- Opening Delimiter -
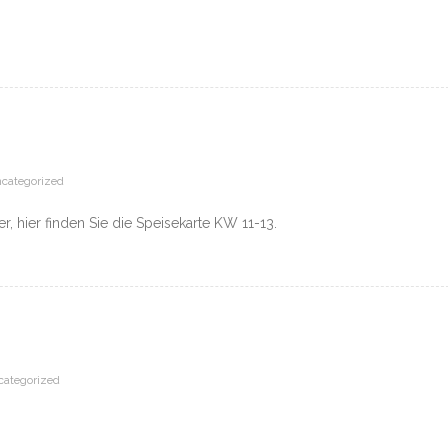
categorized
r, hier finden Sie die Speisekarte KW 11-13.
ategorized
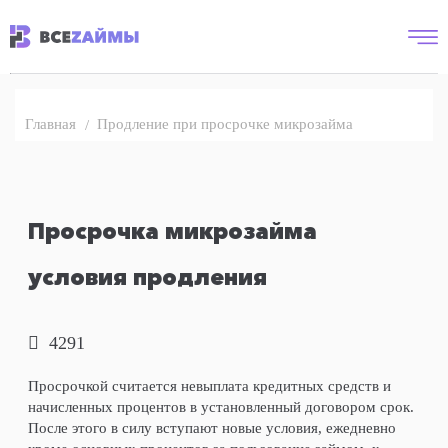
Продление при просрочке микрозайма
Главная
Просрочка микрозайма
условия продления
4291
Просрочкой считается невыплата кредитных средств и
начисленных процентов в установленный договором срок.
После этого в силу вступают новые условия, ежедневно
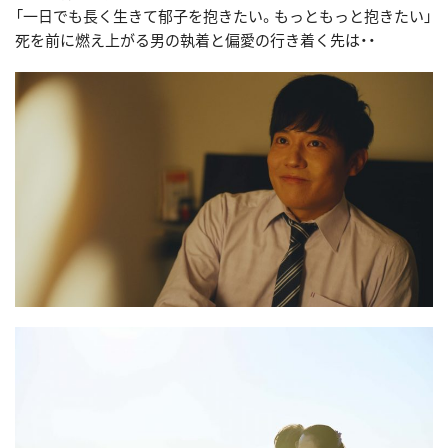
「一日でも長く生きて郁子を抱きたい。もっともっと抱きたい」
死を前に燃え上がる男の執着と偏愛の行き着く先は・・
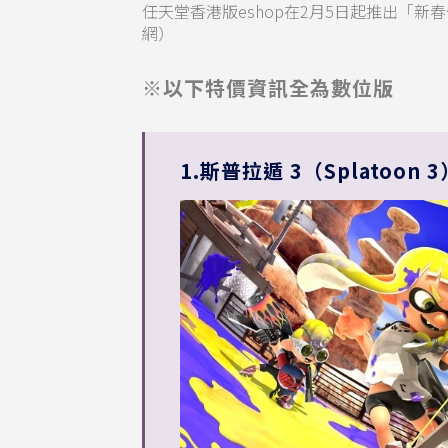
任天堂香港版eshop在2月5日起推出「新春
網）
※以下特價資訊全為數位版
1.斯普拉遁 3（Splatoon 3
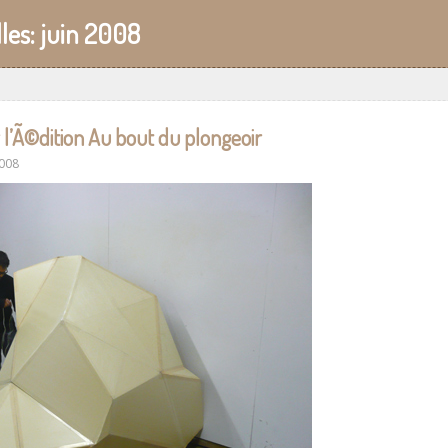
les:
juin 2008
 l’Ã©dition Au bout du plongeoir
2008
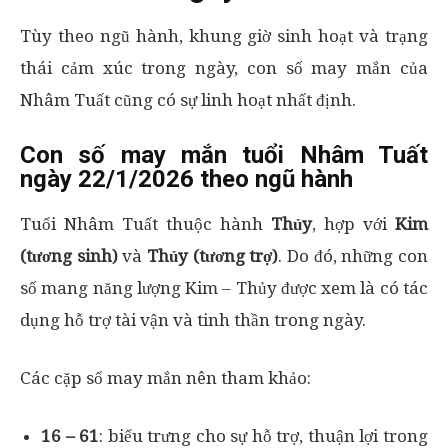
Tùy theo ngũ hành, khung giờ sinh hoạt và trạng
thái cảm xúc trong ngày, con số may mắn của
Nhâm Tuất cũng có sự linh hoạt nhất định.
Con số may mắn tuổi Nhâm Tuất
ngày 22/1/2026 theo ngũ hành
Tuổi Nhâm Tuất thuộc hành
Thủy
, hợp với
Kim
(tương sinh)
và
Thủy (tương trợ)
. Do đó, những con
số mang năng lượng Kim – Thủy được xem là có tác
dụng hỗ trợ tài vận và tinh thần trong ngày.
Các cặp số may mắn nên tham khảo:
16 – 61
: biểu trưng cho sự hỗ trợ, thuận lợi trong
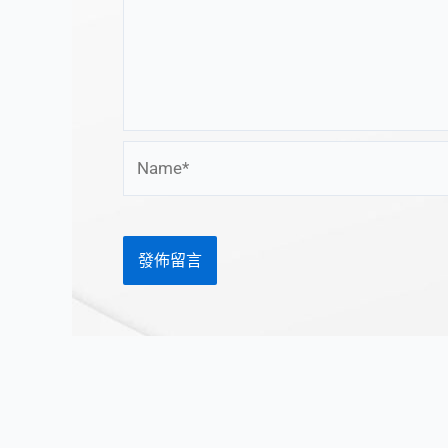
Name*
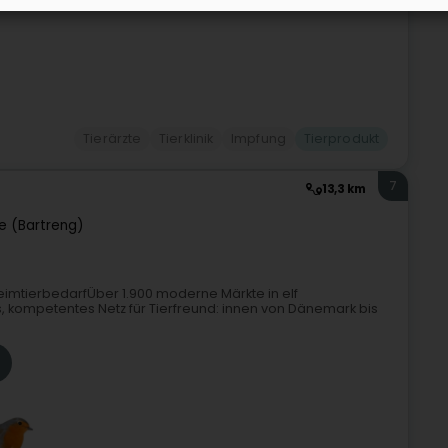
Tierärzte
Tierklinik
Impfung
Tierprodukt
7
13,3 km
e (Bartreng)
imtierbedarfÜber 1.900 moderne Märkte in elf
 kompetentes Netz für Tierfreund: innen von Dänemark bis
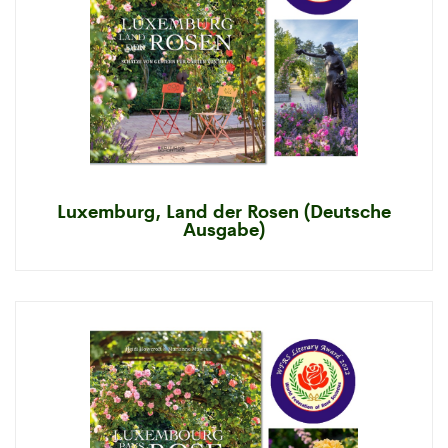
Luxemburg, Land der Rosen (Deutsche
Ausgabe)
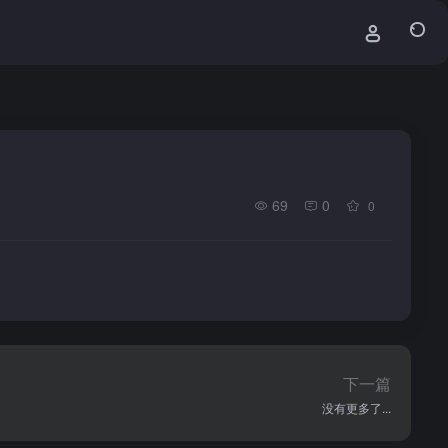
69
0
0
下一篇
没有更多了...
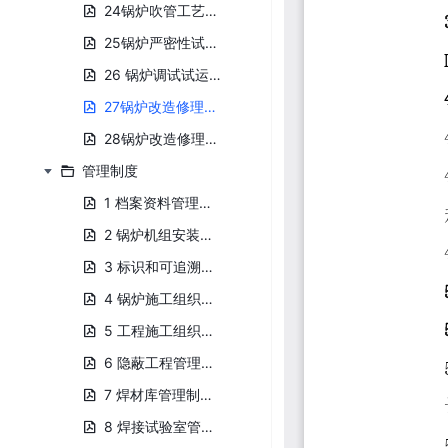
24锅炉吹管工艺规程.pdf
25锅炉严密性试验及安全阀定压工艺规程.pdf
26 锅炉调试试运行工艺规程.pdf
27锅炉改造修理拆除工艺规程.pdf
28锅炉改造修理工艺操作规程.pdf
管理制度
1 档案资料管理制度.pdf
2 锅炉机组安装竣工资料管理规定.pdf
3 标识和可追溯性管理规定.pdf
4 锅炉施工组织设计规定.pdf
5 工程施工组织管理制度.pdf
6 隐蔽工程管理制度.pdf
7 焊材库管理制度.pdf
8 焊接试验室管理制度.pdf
- Closing Delimiter -
In the data above, find the line containing "任天堂香港版eshop在2月5日起推出「新春" and the line containing "e (Bartreng)". Repeat those two lines and everything between them exactly, minus the pictures.

== ANSWER FOR THIS EXERCISE ==
任天堂香港版eshop在2月5日起推出「新春
網）
※以下特價資訊全為數位版
1.斯普拉遁 3（Splatoon 3
les:
juin 2008
 l’Ã©dition Au bout du plongeoir
2008
Tùy theo ngũ hành, khung giờ sinh hoạt và trạng
thái cảm xúc trong ngày, con số may mắn của
Nhâm Tuất cũng có sự linh hoạt nhất định.
Con số may mắn tuổi Nhâm Tuất
ngày 22/1/2026 theo ngũ hành
Tuổi Nhâm Tuất thuộc hành
Thủy
, hợp với
Kim
(tương sinh)
và
Thủy (tương trợ)
. Do đó, những con
số mang năng lượng Kim – Thủy được xem là có tác
dụng hỗ trợ tài vận và tinh thần trong ngày.
Các cặp số may mắn nên tham khảo:
16 – 61
: biểu trưng cho sự hỗ trợ, thuận lợi trong
Name*
Tierärzte
Tierklinik
Impfung
Tierprodukt
7
13,3 km
e (Bartreng)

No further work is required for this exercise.